Re: [PATCH] uprobes: reduce contention on uprobes_tree access

Jonthan Haslam <jonathan.haslam@xxxxxxxxx> · Thu, 4 Apr 2024 11:45:55 +0100

> > Things to note about the results:
> >
> > - The results are slightly variable so don't get too caught up on
> >   individual thread count - it's the trend that is important.
> > - In terms of throughput with this specific benchmark a *very* macro view
> >   is that the RW spinlock provides 40-60% more throughput than the
> >   spinlock.  The per-CPU RW semaphore provides in the order of 50-100%
> >   more throughput then the spinlock.
> > - This doesn't fully reflect the large reduction in latency that we have
> >   seen in application based measurements. However, it does demonstrate
> >   that even the trivial change of going to a RW spinlock provides
> >   significant benefits.
> 
> This is probably because trig-uprobe-nop creates a single uprobe that
> is triggered on many CPUs. While in production we have also *many*
> uprobes running on many CPUs. In this benchmark, besides contention on
> uprobes_treelock, we are also hammering on other per-uprobe locks
> (register_rwsem, also if you don't have [0] patch locally, there will
> be another filter lock taken each time, filter->rwlock). There is also
> atomic refcounting going on, which when you have the same uprobe
> across all CPUs at the same time will cause a bunch of cache line
> bouncing.
> 
> So yes, it's understandable that in practice in production you see an
> even larger effect of optimizing uprobe_treelock than in this
> micro-benchmark.
> 
>   [0] https://git.kernel.org/pub/scm/linux/kernel/git/trace/linux-trace.git/commit/?h=probes/for-next&id=366f7afd3de31d3ce2f4cbff97c6c23b6aa6bcdf

Thanks for the reply and the thoughts on this Andrii. Yes, I do have the
filter->rwlock fix applied but, as you say, there are no doubt other
effects at play here as to be expected in such a synthetic workload. I'm
pleased with the outcomes though as they show a good result even if they
are at the lower end of what I expect.

The results also show that pursuing an RCU solution is definitely worth it
but that write penalty is brutal in the case of a full synchronize_rcu()!
Should be fun.

> > for num_threads in {1..20}
> > do
> >     sudo ./bench -p $num_threads trig-uprobe-nop | grep Summary
> 
> just want to mention -a (affinity) option that you can pass a bench
> tool, it will pin each thread on its own CPU. It generally makes tests
> more uniform, eliminating CPU migrations variability.
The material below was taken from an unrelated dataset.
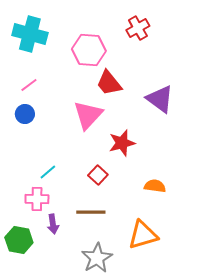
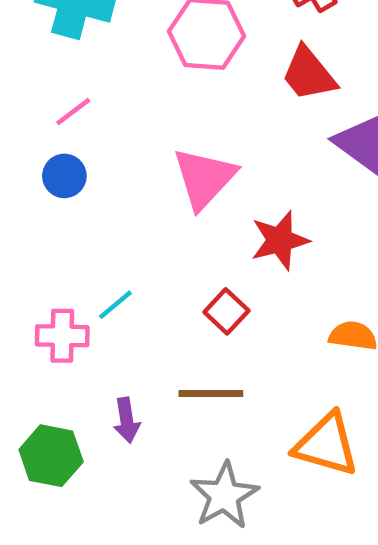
red trapezoid: (109, 83) -> (309, 74), moved
pink cross: (37, 199) -> (62, 336), moved
orange triangle: (143, 235) -> (326, 445), turned 32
Thanks for pointing that flag  out!

Jon.

> 
> > done
> >
> >
> > spinlock
> >
> > Summary: hits    1.453 ± 0.005M/s (  1.453M/prod)
> > Summary: hits    2.087 ± 0.005M/s (  1.043M/prod)
> > Summary: hits    2.701 ± 0.012M/s (  0.900M/prod)
> 
> I also wanted to point out that the first measurement (1.453M/s in
> this row) is total throughput across all threads, while value in
> parenthesis (0.900M/prod) is averaged throughput per each thread. So
> this M/prod value is the most interesting in this benchmark where we
> assess the effect of reducing contention.
> 
> > Summary: hits    1.917 ± 0.011M/s (  0.479M/prod)
> > Summary: hits    2.105 ± 0.003M/s (  0.421M/prod)
> > Summary: hits    1.615 ± 0.006M/s (  0.269M/prod)
> 
> [...]